The restructuring of academic entities, including the School of Health Professions and School of Architecture, Art & Design during Andreasen’s presidency, reflects his ongoing interest in adding professional training opportunities to the core liberal arts education offered by Andrews University. The addition of the School of Distance Education four years ago has helped continue to transform Andrews University as it seeks to be an increasingly responsive and global presence that delivers quality Christian higher education to campuses and students—wherever they are in the world.
Andreasen’s tireless involvement in bolstering international education systems and institutions reflects his individual contributions to helping expand and strengthen higher education beyond Andrews University. He has helped establish Andrews University as a significant global force for higher education—now ranked as one of the top 200 national universities in the U.S. News & World Report’s Best College listings and consistently ranked in the top ten for both international and ethnic diversity.
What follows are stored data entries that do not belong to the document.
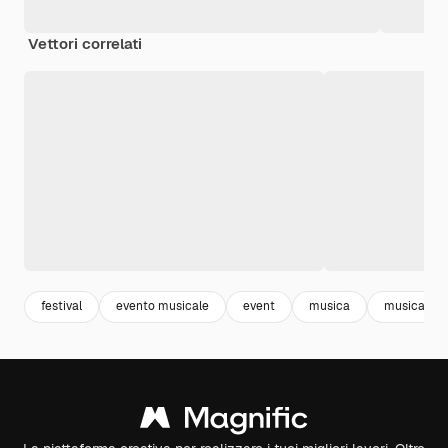
Vettori correlati
festival
evento musicale
event
musica
musicale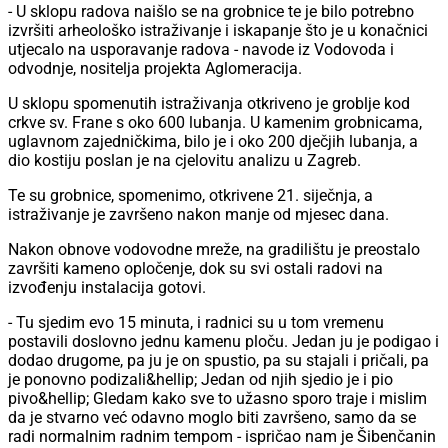
- U sklopu radova naišlo se na grobnice te je bilo potrebno
izvršiti arheološko istraživanje i iskapanje što je u konačnici
utjecalo na usporavanje radova - navode iz Vodovoda i
odvodnje, nositelja projekta Aglomeracija.
U sklopu spomenutih istraživanja otkriveno je groblje kod
crkve sv. Frane s oko 600 lubanja. U kamenim grobnicama,
uglavnom zajedničkima, bilo je i oko 200 dječjih lubanja, a
dio kostiju poslan je na cjelovitu analizu u Zagreb.
Te su grobnice, spomenimo, otkrivene 21. siječnja, a
istraživanje je završeno nakon manje od mjesec dana.
Nakon obnove vodovodne mreže, na gradilištu je preostalo
završiti kameno opločenje, dok su svi ostali radovi na
izvođenju instalacija gotovi.
- Tu sjedim evo 15 minuta, i radnici su u tom vremenu
postavili doslovno jednu kamenu ploču. Jedan ju je podigao i
dodao drugome, pa ju je on spustio, pa su stajali i pričali, pa
je ponovno podizali&hellip; Jedan od njih sjedio je i pio
pivo&hellip; Gledam kako sve to užasno sporo traje i mislim
da je stvarno već odavno moglo biti završeno, samo da se
radi normalnim radnim tempom - ispričao nam je Šibenčanin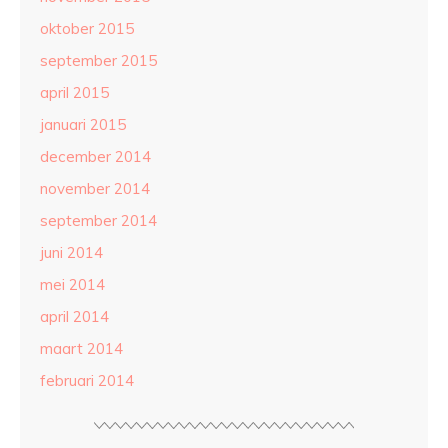
oktober 2015
september 2015
april 2015
januari 2015
december 2014
november 2014
september 2014
juni 2014
mei 2014
april 2014
maart 2014
februari 2014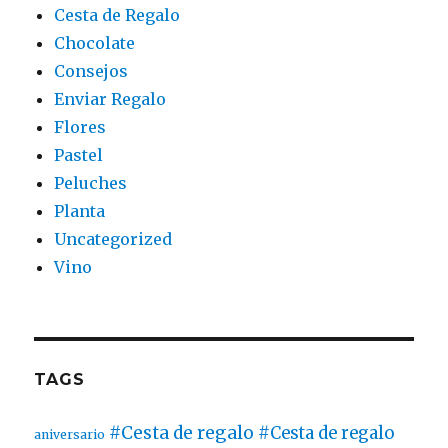
Cesta de Regalo
Chocolate
Consejos
Enviar Regalo
Flores
Pastel
Peluches
Planta
Uncategorized
Vino
TAGS
#Cesta de regalo
#Cesta de regalo
aniversario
Born in Fredensborg, Denmark, Andreasen lived in Denmark for his first 19 years. Andreasen graduated in 1963 with a bachelor’s degree in religion and history from Newbold College. He holds two degrees from Andrews University: a Master of Arts in biblical studies, which he received in 1965; and a Bachelor of Divinity in 1966. In 1971, he received a doctorate degree in Hebrew Bible from Vanderbilt University in Nashville, Tennessee. His dissertation was titled “The Old Testament Sabbath.”
In 1970, Andreasen began what is nearing half a century of teaching and leadership posts for Seventh-day Adventist colleges and universities. In 1990, Andreasen was named president of Walla Walla College, College Place, Washington. He served in that capacity until July 1994, when he became the fifth president of Andrews University. He also serves as professor of Old Testament studies at the Seventh-day Adventist Theological Seminary.
As an author, professor, Old Testament scholar, and leader, Andreasen has brought a wealth of experience and wisdom to many venues during his distinguished career. He has served on a number of hospital and institutional boards, as well as many committees at the highest level of the Seventh-day Adventist world church. He has also helped many affiliated institutions to acquire accreditation during his tenure as president of Andrews University.
Andreasen is married to Demetra Lougani of Athens, Greece, a retired medical social worker, who served as community relations coordinator at Andrews for many years and is known for her gracious, inclusive hospitality and support of scholarships for women students. Their family includes one son, Michael, who is vice president for advancement at the University of Oregon, his wife Marie, and two grandchildren, Caleb and Jordan.